Des
« mouvements pacifistes » aux « mouvements anti-occupation »
israéliens
Matériau pour une
réflexion sur les mobilisations contre l’occupation de 1967 à nos jours
Karine Lamarche
Résumé
Dès les années suivant la
conquête des territoires palestiniens par Israël lors de la guerre des Six jours
de 1967, des groupes militants ont commencé à se mobiliser, dans ce pays,
pour mettre en garde contre les dangers de l’occupation sur le long terme et
pour appeler à échanger les territoires nouvellement conquis contre des
frontières sûres. Parmi eux, le plus connu est probablement Shalom
Ah’shav (« La paix maintenant »), fondé en 1978 par des
officiers réservistes pour influencer les négociations de paix entre l’Egypte
et Israël. Souvent présenté comme le représentant le plus légitime du
« camp de la paix » israélien, ce mouvement est pourtant loin de
recueillir l’adhésion de tous ceux qui se mobilisent contre l’occupation,
notamment depuis le déclenchement de la seconde Intifada. Cette période a en
effet constitué, comme cet article le montrera, un moment de rupture dans
l’histoire des mouvements pacifistes israéliens, amenant des formes de
protestation plus subversives à se développer au sein de nouveaux groupes
militants, tandis que le mouvement de masse qui avait existé jusqu’alors se
disloquait. Elle a par ailleurs contribué à raviver l’opposition
modérés/radicaux, souvent présentée comme principale ligne de fracture d’un
camp de la paix qui serait divisé entre d’un côté des pacifistes patriotes,
inquiets du risque de corruption morale lié à l’occupation et de l’autre des
militants non- voire antisionistes préoccupés principalement par le sort des
Palestiniens. Nous verrons ici que cette dichotomie modérés/radicaux présente
des limites de taille et qu’elle ne peut s’envisager que dans une perspective
structurelle et dynamique. Ainsi, nous montrerons que la radicalisation
prêtée à de nombreux militants et initiatives de la seconde Intifada est
avant tout le fait d’un travail de labellisation mené par les autorités
étatiques et par les médias, ainsi que le produit d’un rapport de force sur
le terrain de plus en plus difficile avec les représentants de l’ordre,
contribuant à rendre les répertoires d’actions d’autant plus transgressifs.

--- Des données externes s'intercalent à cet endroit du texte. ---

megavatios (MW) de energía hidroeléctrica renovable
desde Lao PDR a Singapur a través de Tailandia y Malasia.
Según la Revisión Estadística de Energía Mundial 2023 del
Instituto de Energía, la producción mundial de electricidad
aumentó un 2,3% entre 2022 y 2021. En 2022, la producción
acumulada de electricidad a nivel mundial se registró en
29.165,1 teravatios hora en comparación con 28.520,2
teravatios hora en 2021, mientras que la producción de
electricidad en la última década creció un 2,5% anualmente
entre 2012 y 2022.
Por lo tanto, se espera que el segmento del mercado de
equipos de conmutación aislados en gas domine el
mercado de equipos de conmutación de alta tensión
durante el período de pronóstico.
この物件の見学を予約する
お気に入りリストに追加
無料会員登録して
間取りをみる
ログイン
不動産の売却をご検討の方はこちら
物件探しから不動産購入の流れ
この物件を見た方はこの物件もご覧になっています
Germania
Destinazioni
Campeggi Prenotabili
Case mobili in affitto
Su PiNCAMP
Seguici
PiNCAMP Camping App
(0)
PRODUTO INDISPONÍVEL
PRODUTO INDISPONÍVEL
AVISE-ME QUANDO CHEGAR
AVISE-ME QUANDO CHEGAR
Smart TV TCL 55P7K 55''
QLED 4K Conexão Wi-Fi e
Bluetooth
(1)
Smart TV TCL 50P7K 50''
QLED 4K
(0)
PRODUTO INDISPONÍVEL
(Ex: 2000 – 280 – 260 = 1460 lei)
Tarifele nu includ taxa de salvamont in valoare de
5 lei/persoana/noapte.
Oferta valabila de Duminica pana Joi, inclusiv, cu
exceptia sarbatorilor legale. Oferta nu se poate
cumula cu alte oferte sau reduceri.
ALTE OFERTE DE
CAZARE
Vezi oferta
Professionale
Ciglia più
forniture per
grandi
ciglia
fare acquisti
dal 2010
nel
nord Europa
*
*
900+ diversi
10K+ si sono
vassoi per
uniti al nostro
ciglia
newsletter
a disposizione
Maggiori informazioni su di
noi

Cet article présentera divers groupes et organisations qui ont contribué à
écrire l’histoire du mouvement pacifiste israélien, de manière non-exhaustive
et suivant un développement chronologique. La première partie sera consacrée
aux années succédant la conquête des territoires palestiniens, caractérisées
par des mobilisations pacifistes à caractère sécuritaire (« le Mouvement
pour la paix et la sécurité », Oz Ve’Shalom, « la Paix
Maintenant », etc.) mais aussi par la première initiative de
protestation israélo-palestinienne conjointe (le « Comité de solidarité
avec l’Université Bir Zeit »). Dans un second temps, nous examinerons la
période des années 80 marquée par la guerre du Liban puis par la première
Intifada, et qui vit l’émergence d’un mouvement pacifiste de masse. Celui-ci
se caractérisa notamment par l’apparition de nombreuses organisations créées
dans le but de défendre les droits de l’homme (HaMoked, les
« Rabbins pour les droits de l’homme », ICAHD, B’Tselem,
etc.), mais aussi de groupes dénonçant, de manière plus ou moins subversive,
l’occupation et ses conséquences sur la société israélienne (Daï
La’Kibush, The 21st Year, les « Femmes en
Noir », etc.). Oslo constitue évidemment un moment charnière pour le
camp de la paix israélien puisque le projet pour lequel celui-ci s’était
mobilisé sembla sur le point d’aboutir pour finalement échouer radicalement.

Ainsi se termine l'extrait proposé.